To do — In the entries below, find each line with the word "your" and return it.

▬▬▬

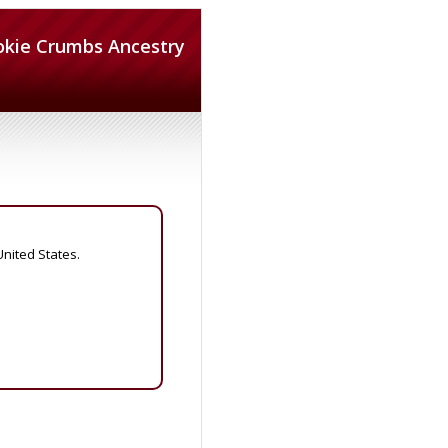
okie Crumbs Ancestry
United States.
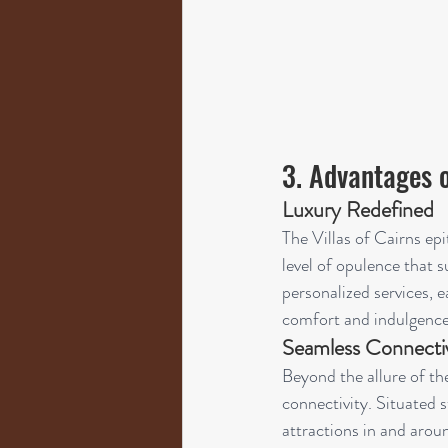
3. Advantages o
Luxury Redefined
The Villas of Cairns epi
level of opulence that s
personalized services, e
comfort and indulgence
Seamless Connectiv
Beyond the allure of the
connectivity. Situated s
attractions in and arou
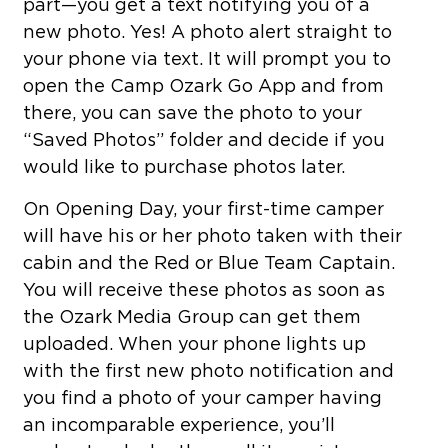
part—you get a text notifying you of a
new photo. Yes! A photo alert straight to
your phone via text. It will prompt you to
open the Camp Ozark Go App and from
there, you can save the photo to your
“Saved Photos” folder and decide if you
would like to purchase photos later.
On Opening Day, your first-time camper
will have his or her photo taken with their
cabin and the Red or Blue Team Captain.
You will receive these photos as soon as
the Ozark Media Group can get them
uploaded. When your phone lights up
with the first new photo notification and
you find a photo of your camper having
an incomparable experience, you’ll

▬▬▬

Result of this task —
your phone via text. It will prompt you to
there, you can save the photo to your
On Opening Day, your first-time camper
uploaded. When your phone lights up
you find a photo of your camper having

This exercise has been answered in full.